I cant wait to see pic's of your first kill.


----------



## bowhunter199 (Jan 8, 2009)

i shoot a compound so what do i need then?


----------



## barebackjack (Sep 5, 2006)

Id shoot a recurve/longbow. You can snap shoot a traditional rig, cant really do that with a compound. Most bird shots are quick shots, the traditional rig outperforms for snap shots.


----------



## dakotashooter2 (Oct 31, 2003)

I've used just a flipper style rest with the compound but honestly a recurve or longbow works much better for the reasons explained. My old round wheel compound with less letoff seemed to work better than my current setup for this task. Forget about 60#-70#. If your gonna use a compound get it down to #45-#50 so you can get as close to snapshooting as you can. And forget abouit sights. There just isn't enough time.


----------



## NDTerminator (Aug 20, 2003)

Compounds (other than dedicated finger shooter bows like the Reflex Caribou) simply aren't designed for finger shooting or shooting flu-flu's.

Bird shooting/flu-flu's is a quick reaction proposition, which pretty much rules out releases.
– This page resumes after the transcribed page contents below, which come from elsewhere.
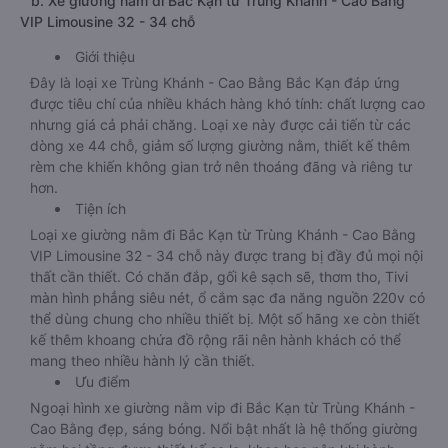
b. Xe giường nằm đi Bắc Kạn từ Trùng Khánh - Cao Bằng
VIP Limousine 32 - 34 chỗ
Giới thiệu
Đây là loại xe Trùng Khánh - Cao Bằng Bắc Kạn đáp ứng
được tiêu chí của nhiều khách hàng khó tính: chất lượng cao
nhưng giá cả phải chăng. Loại xe này được cải tiến từ các
dòng xe 44 chỗ, giảm số lượng giường nằm, thiết kế thêm
rèm che khiến không gian trở nên thoáng đãng và riêng tư
hơn.
Tiện ích
Loại xe giường nằm đi Bắc Kạn từ Trùng Khánh - Cao Bằng
VIP Limousine 32 - 34 chỗ này được trang bị đầy đủ mọi nội
thất cần thiết. Có chăn đắp, gối kê sạch sẽ, thơm tho, Tivi
màn hình phẳng siêu nét, ổ cắm sạc đa năng nguồn 220v có
thể dùng chung cho nhiều thiết bị. Một số hãng xe còn thiết
kế thêm khoang chứa đồ rộng rãi nên hành khách có thể
mang theo nhiều hành lý cần thiết.
Ưu điểm
Ngoại hình xe giường nằm vip đi Bắc Kạn từ Trùng Khánh -
Cao Bằng đẹp, sáng bóng. Nổi bật nhất là hệ thống giường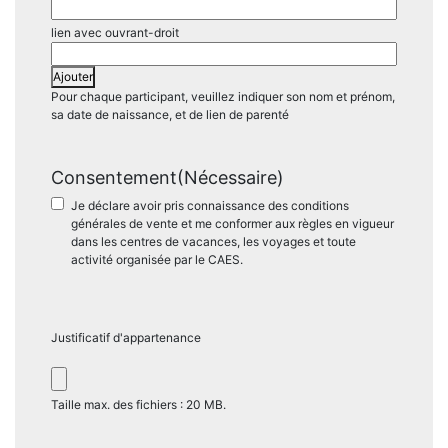
Ajouter
Pour chaque participant, veuillez indiquer son nom et prénom,
sa date de naissance, et de lien de parenté
Consentement
(Nécessaire)
Je déclare avoir pris connaissance des conditions
générales de vente et me conformer aux règles en vigueur
dans les centres de vacances, les voyages et toute
activité organisée par le CAES.
Justificatif d'appartenance
Taille max. des fichiers : 20 MB.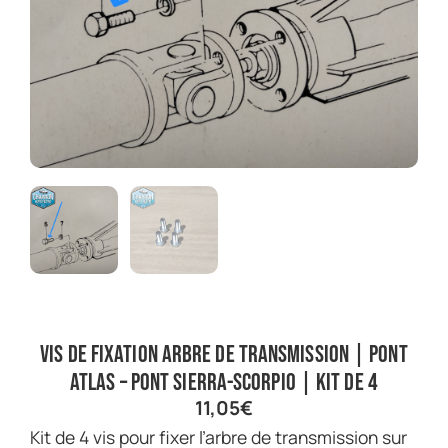
Vis de fixation arbre de transmission | Pont
Atlas – Pont Sierra-Scorpio | Kit de 4
11,05
€
Kit de 4 vis pour fixer l’arbre de transmission sur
About the only release type compound rest I can think of that would work with Flu Flus is a drop away.

Short bows are the current fad, and I can assure you from experience finger shooting a compound bow shorter than 36" axle to axle is darn near impossible. I think it's a safe bet that if you own a bow other than a Caribou made in the last 10 years, it's probably somewhere in the 30"-34" ATA length range and made specifically to be shot sights & release.

Probably your best bet if you are going to try this with a compound is to find a centerest Flipper. That's what I use on my Bou' and it works great. No rest I'm aware of will accomodate the different paradoxes produced by finger and release shooting.

With all my recurves I use T-300 rests 1/2" above the shelf. The arrow's paradox when finger shooting is away from the bow, so these type of rests give super clearance for what ever type arrow I choose to shoot.

You can pick up a recurve like a Chek-Mate Falcon or Samick Volcano for around $250 new. Ebay or Tradgang is a great place to find a used bow to get started in Trad w/o dropping a lot of cash.

When switching or starting Trad for the compound world, we trad guys recommend starting at least 10# lighter draw weight than you shoot with your compound. All my recurves are 50#-55# at my 28.5" draw, my coumpounds are set at 60#-63#...


----------